DIRECTIONS:
Would you repeat the entries below exactly and omit the pictures?

RAW DATA:
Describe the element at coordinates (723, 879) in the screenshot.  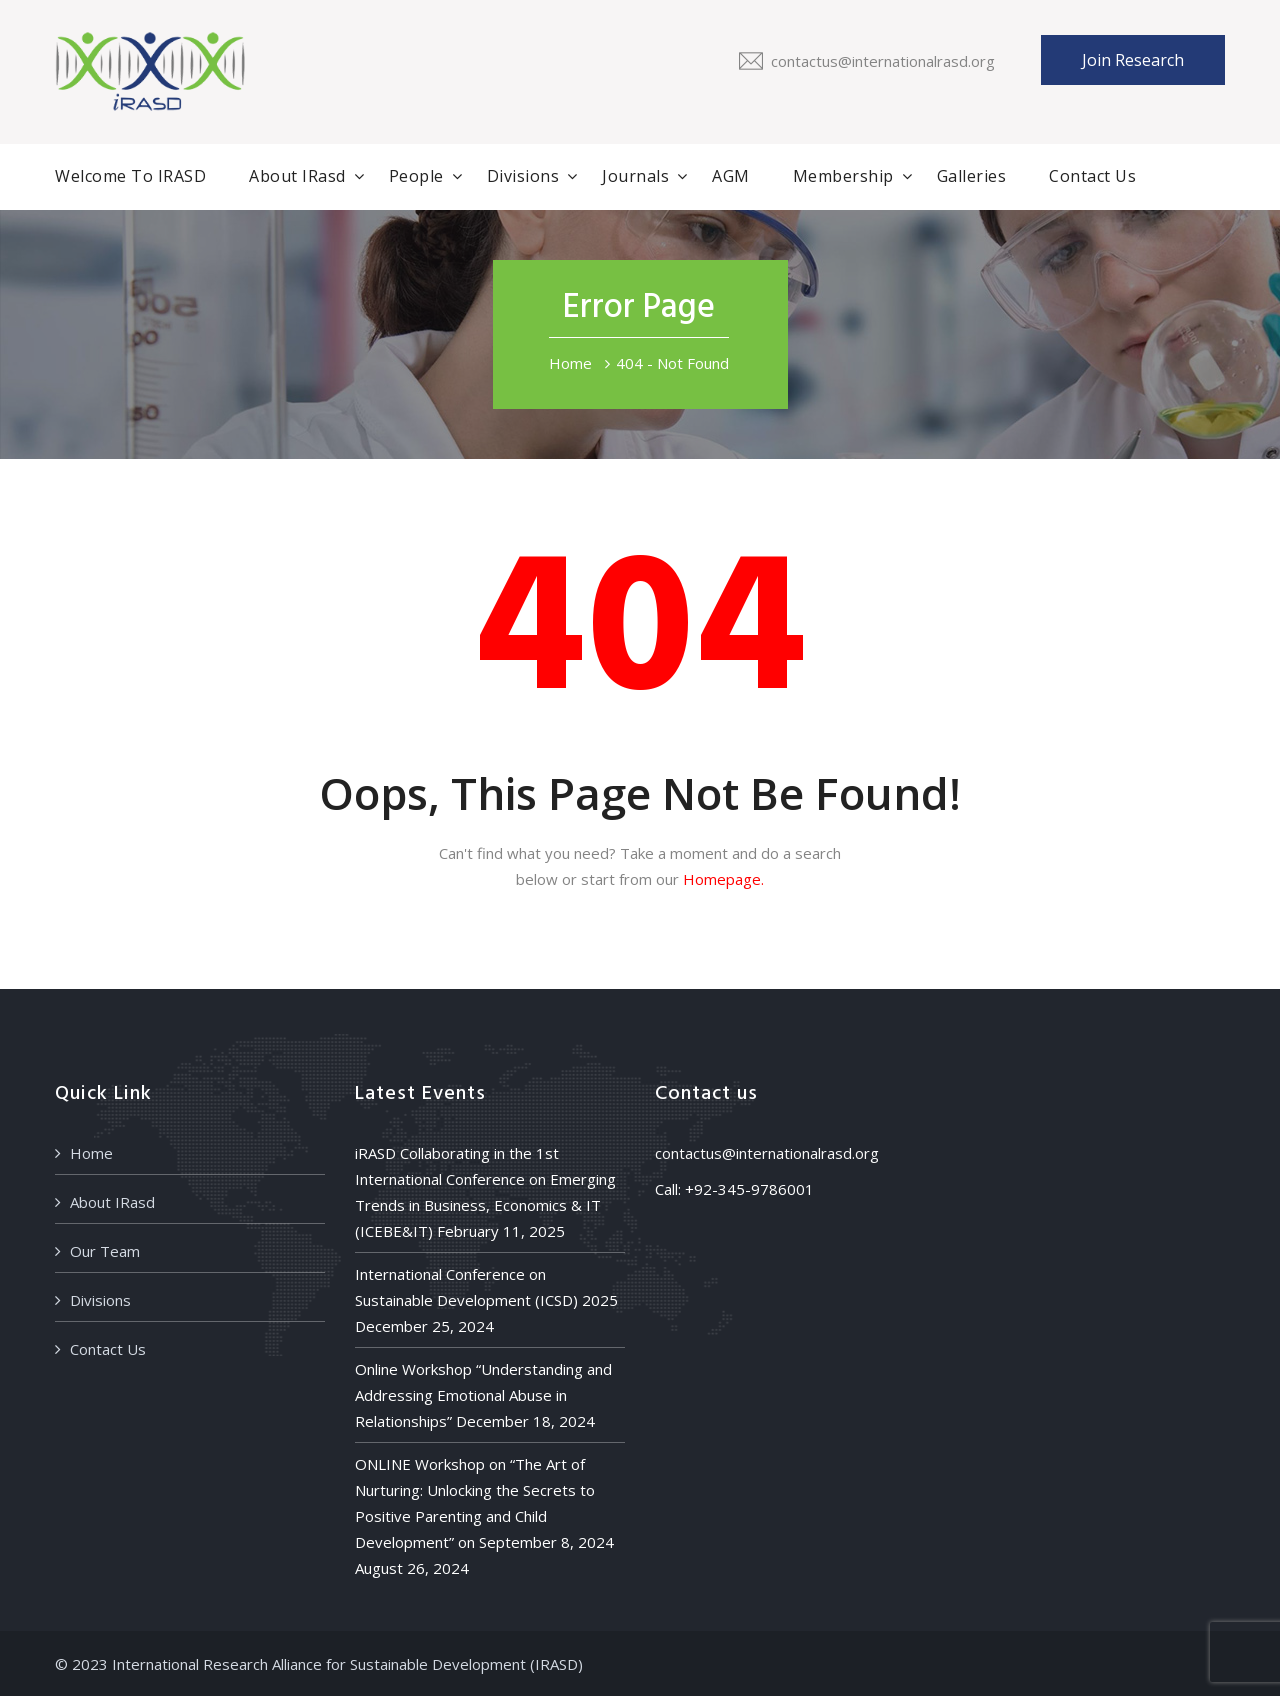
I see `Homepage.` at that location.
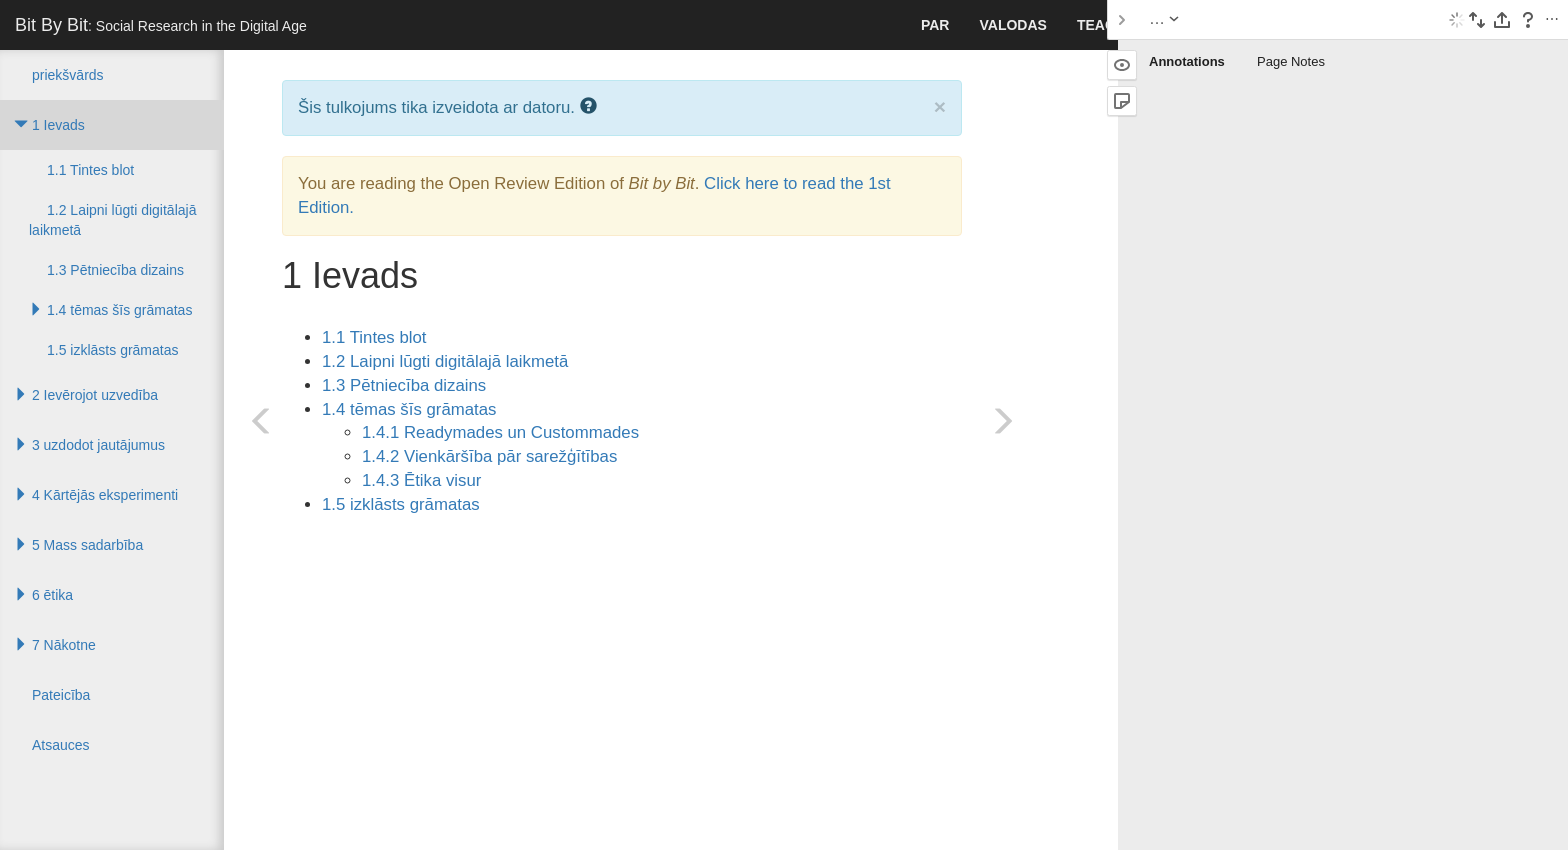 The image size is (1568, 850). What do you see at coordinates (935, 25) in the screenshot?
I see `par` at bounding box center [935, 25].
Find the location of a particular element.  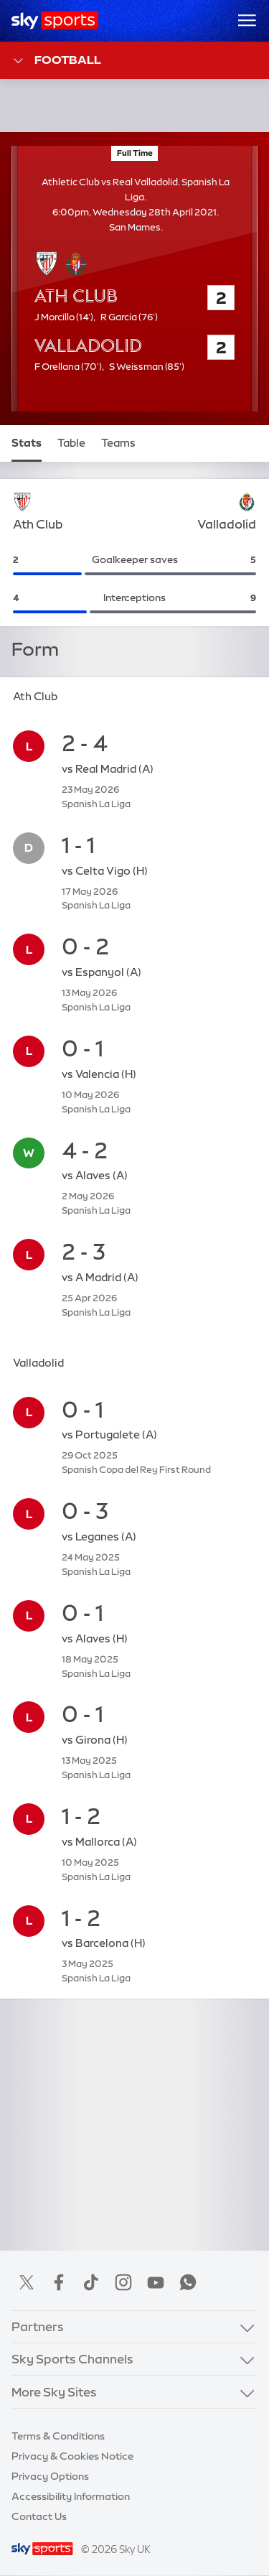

SOLUTION TO THIS EXERCISE:
Describe the element at coordinates (723, 879) in the screenshot.  
I see `Homepage.` at that location.
 The image size is (1568, 850). What do you see at coordinates (935, 25) in the screenshot?
I see `par` at bounding box center [935, 25].
Find the location of a particular element.  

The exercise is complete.